Juncker called the media reports exaggerated, saying it was "not true" that Trump had been aggressive toward Germany in the talks.
An unnamed senior Italian diplomat said Trump and the heads of Britain, Germany, France, Italy, Japan, and Canada had similar views on many issues ahead of the two-day summit, but Washington remained isolated on commerce and the environment.
European Union states want a clear U.S. pledge "to fight all forms of protectionism," the diplomat said.
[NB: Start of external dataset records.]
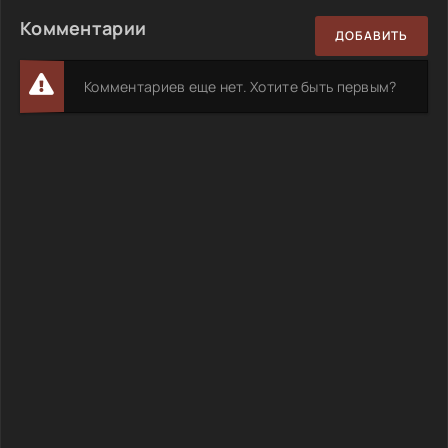
Комментарии
ДОБАВИТЬ
Комментариев еще нет. Хотите быть первым?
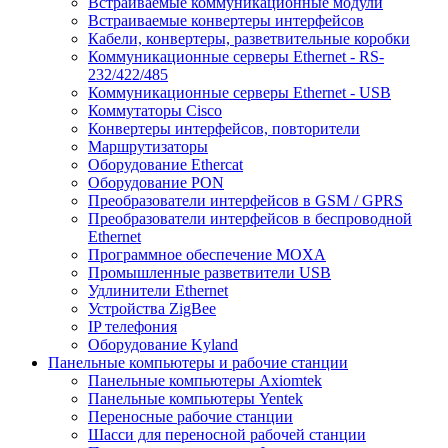
Встраиваемые коммуникационные модули
Встраиваемые конвертеры интерфейсов
Кабели, конвертеры, разветвительные коробки
Коммуникационные серверы Ethernet - RS-
232/422/485
Коммуникационные серверы Ethernet - USB
Коммутаторы Cisco
Конвертеры интерфейсов, повторители
Маршрутизаторы
Оборудование Ethercat
Оборудование PON
Преобразователи интерфейсов в GSM / GPRS
Преобразователи интерфейсов в беспроводной
Ethernet
Программное обеспечение MOXA
Промышленные разветвители USB
Удлинители Ethernet
Устройства ZigBee
IP телефония
Оборудование Kyland
Панельные компьютеры и рабочие станции
Панельные компьютеры Axiomtek
Панельные компьютеры Yentek
Переносные рабочие станции
Шасси для переносной рабочей станции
But they were struggling to convince the U.S. president of the merits of free trade.
"We will have a very robust discussion on trade and we will be talking about what free and open means," White House economic adviser Gary Cohn told reporters late May 26.
He also predicted "fairly robust" talks on whether Trump should honor a U.S. commitment to cut greenhouse-gas emissions under the 2015 Paris Agreement.
He said the president, who has dismissed global warming as a "hoax," would make a final decision when he returned home, but stressed that he would put economic development first.
European diplomats expect their leaders to put pressure on Trump about the Paris emissions deal, which has comprehensive support across the continent.
After visits to Saudi Arabia, Israel, and the Palestinian Territories, Trump met Pope Francis in Rome on May 24 and held talks May 25 with the heads of the European Union and the NATO military alliance in Brussels.
In a tweet on May 26, Trump said his first trip abroad had been "very successful."
"Just arrived in Italy for the G7. Trip has been very successful. We made and saved the USA many billions of dollars and millions of jobs."